▶ **Given data**
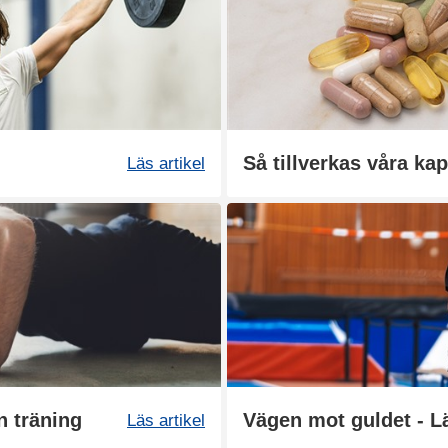
Så tillverkas våra kap
Läs artikel
n träning
Läs artikel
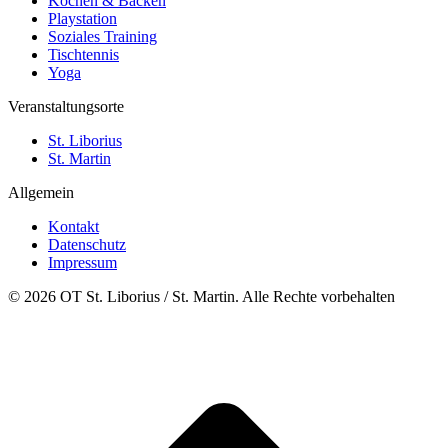
Kochen & Backen
Playstation
Soziales Training
Tischtennis
Yoga
Veranstaltungsorte
St. Liborius
St. Martin
Allgemein
Kontakt
Datenschutz
Impressum
© 2026 OT St. Liborius / St. Martin. Alle Rechte vorbehalten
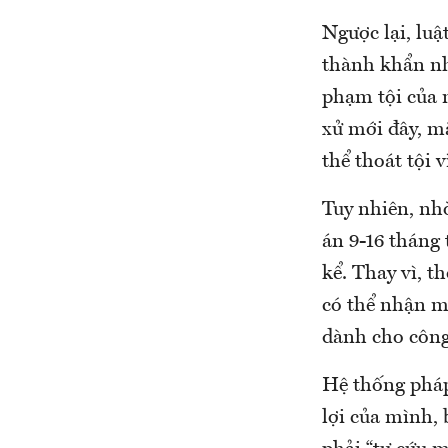
Ngược lại, luậ
thành khẩn như
phạm tội của m
xử mới đây, m
thể thoát tội 
Tuy nhiên, nh
án 9-16 tháng
kể. Thay vì, t
có thể nhận mứ
dành cho công
Hệ thống pháp
lợi của mình, 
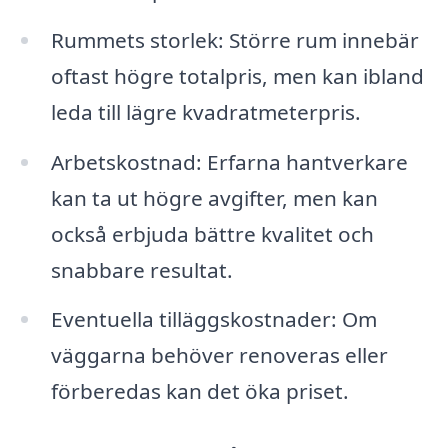
Rummets storlek: Större rum innebär
oftast högre totalpris, men kan ibland
leda till lägre kvadratmeterpris.
Arbetskostnad: Erfarna hantverkare
kan ta ut högre avgifter, men kan
också erbjuda bättre kvalitet och
snabbare resultat.
Eventuella tilläggskostnader: Om
väggarna behöver renoveras eller
förberedas kan det öka priset.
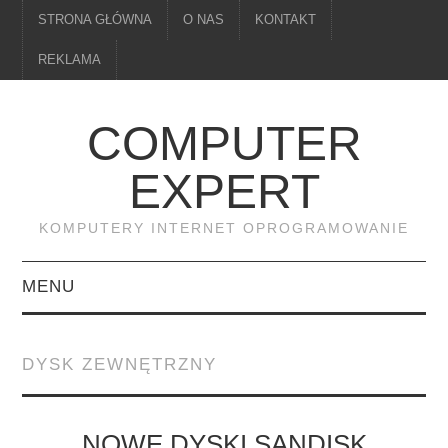
STRONA GŁÓWNA
O NAS
KONTAKT
REKLAMA
COMPUTER
EXPERT
KOMPUTERY INTERNET OPROGRAMOWANIE
MENU
PAMIĘĆ
DYSK ZEWNĘTRZNY
DRUKARKI
MONITORY
NOWE DYSKI SANDISK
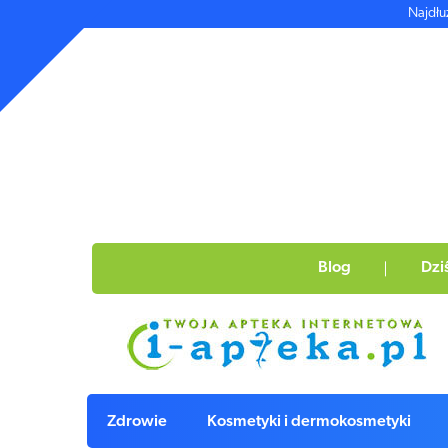
Najdłu
Blog
Dzi
Zdrowie
Kosmetyki i dermokosmetyki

▶ **Activity**
Which lines above contain the word "högre"? Copy each one.

▶ **Answer to this exercise**
oftast högre totalpris, men kan ibland
kan ta ut högre avgifter, men kan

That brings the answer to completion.